Nunca tivemos tanta informação ao nosso alcance e ainda assim a maioria de nós não sabe como o mundo realmente funciona. Este livro explica sete das realidades fundamentais que regem a nossa sobrevivência e a prosperidade. Da produção de energia e alimentos até ao nosso mundo material e à sua globalização, passando pelos riscos que corre o nosso meio ambiente e o seu futuro, Como o Mundo Realmente Funciona lembra que, antes de podermos resolver os problemas, devemos entender os factos.

Neste livro ambicioso e provocador vemos, por exemplo, que a globalização não é inevitável - o perigo de permitir que 70% das luvas de borracha do mundo fossem feitos em apenas uma fábrica tornou-se evidente em 2020 - e que as nossas sociedades têm aumentado constantemente a sua dependência de combustíveis fósseis, tornando improvável a sua eliminação completa e rápida.

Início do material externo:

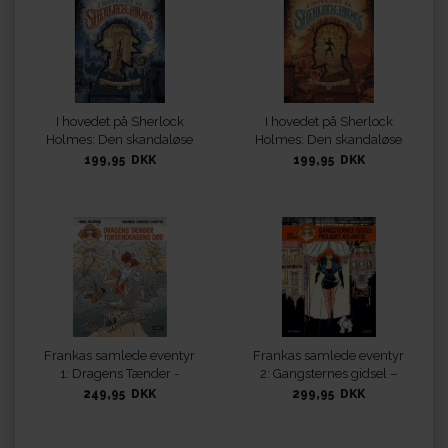
I hovedet på Sherlock
I hovedet på Sherlock
Holmes: Den skandaløse
Holmes: Den skandaløse
billet 1
billet 2
199,95 DKK
199,95 DKK
Frankas samlede eventyr
Frankas samlede eventyr
1: Dragens Tænder -
2: Gangsternes gidsel –
Tordendragens Død
Projekt Atlantis
249,95 DKK
299,95 DKK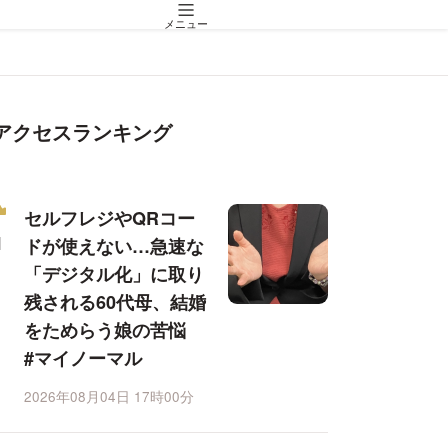
メニュー
アクセスランキング
セルフレジやQRコー
ドが使えない…急速な
「デジタル化」に取り
残される60代母、結婚
をためらう娘の苦悩
#マイノーマル
2026年08月04日 17時00分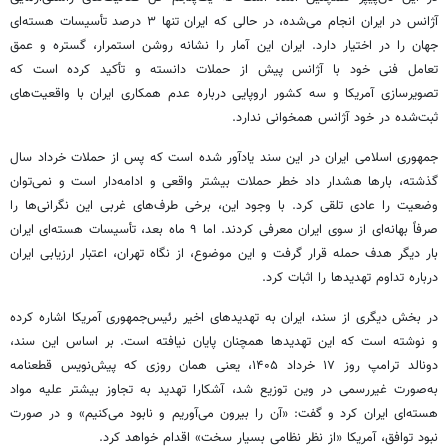
آژانس در ایران انجام می‌شده، در حالی که ایران تنها ۳ درصد تأسیسات هسته‌ای
جهان را در اختیار دارد. ایران این آمار را نشانه روشن استمرار، گستره و عمق
تعامل فنی خود با آژانس پیش از حملات دانسته و تأکید کرده است که
تصویرسازی آمریکا و سه کشور اروپایی درباره عدم همکاری ایران با واقعیت‌های
ثبت‌شده در خود آژانس همخوانی ندارد.
جمهوری اسلامی ایران در این سند یادآور شده است که پس از حملات خرداد سال
گذشته، بارها هشدار داد خطر حملات بیشتر واقعی و ادامه‌دار است و نمی‌توان
وضعیت را عادی تلقی کرد. با وجود این، برخی طرف‌های غربی این نگرانی‌ها را
صرفاً بهانه‌ای از سوی ایران معرفی کردند. اما ۹ ماه بعد، تأسیسات هسته‌ای ایران
بار دیگر هدف حمله قرار گرفت و این موضوع، از نگاه تهران، اعتبار ارزیابی ایران
درباره تداوم تهدیدها را اثبات کرد.
در بخش دیگری از سند، ایران به تهدیدهای اخیر رئیس‌جمهوری آمریکا اشاره کرده
و نوشته است که این تهدیدها همچنان پایان نیافته است. بر اساس این سند،
دونالد ترامپ روز ۱۷ خرداد ۱۴۰۵، یعنی همان روزی که پیش‌نویس قطعنامه
به‌صورت غیررسمی در وین توزیع شد، آشکارا تهدید به تجاوز بیشتر علیه مواد
هسته‌ای ایران کرد و گفت: «آن را بیرون می‌آوریم و نابود می‌کنیم» و در صورت
نبود توافق، آمریکا «از نظر نظامی بسیار سخت» اقدام خواهد کرد.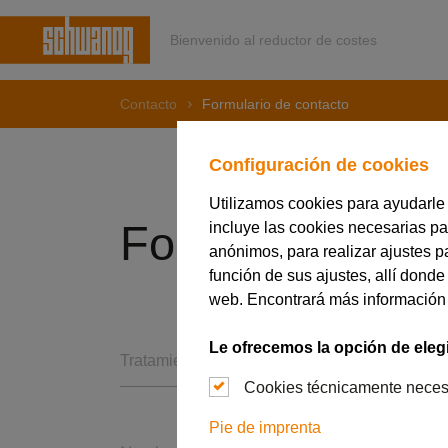
Bienvenido al reductor de costes
Contacto
Formulario de contacto
Configuración de cookies
Utilizamos cookies para ayudarle
Formulario de c
incluye las cookies necesarias par
anónimos, para realizar ajustes 
función de sus ajustes, allí donde
web. Encontrará más información
Le ofrecemos la opción de elegi
Tratamiento *
Cookies técnicamente neces
Pie de imprenta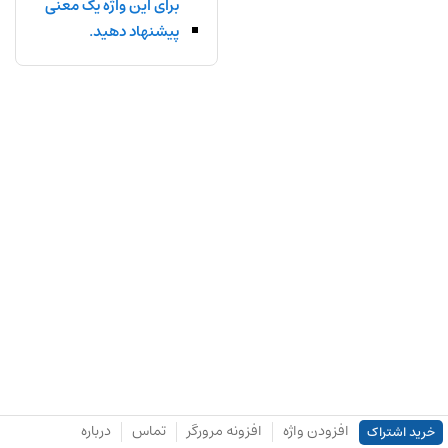
برای این واژه یک معنی
پیشنهاد دهید.
افزودن واژه
افزونه مرورگر
تماس
درباره
خرید اشتراک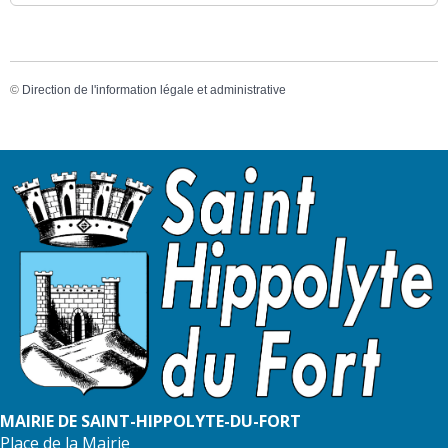
©
Direction de l'information légale et administrative
MAIRIE DE SAINT-HIPPOLYTE-DU-FORT
Place de la Mairie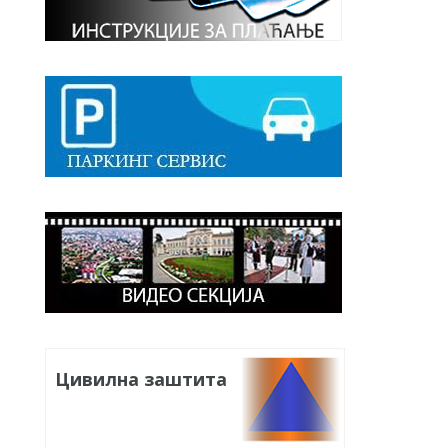
Цивилна заштита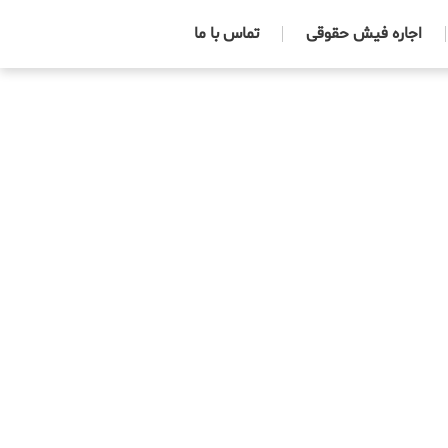
اجاره فیش حقوقی
تماس با ما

Por exemplo, cada tomate cultivado em estufas, e que compramos num supermercado, requer para a sua produção o equivalente a 5 colheres de sopa de diesel; e não temos formas comercialmente viáveis de produzir aço, cimento ou plástico, nas escalas necessárias, sem grandes emissões de carbono.

Vaclav Smil não é pessimista nem otimista, é um cientista, especialista mundial em energia e um polímata surpreendente. Esta é uma continuação da sua busca para tornar os factos importantes. Com base na ciência mais recente, Smil responde à pergunta mais profunda da nossa época: estamos irrevogavelmente condenados ou haverá uma utopia mais brilhante pela frente? Esta obra interdisciplinar e ampla encontra falhas em ambos os extremos.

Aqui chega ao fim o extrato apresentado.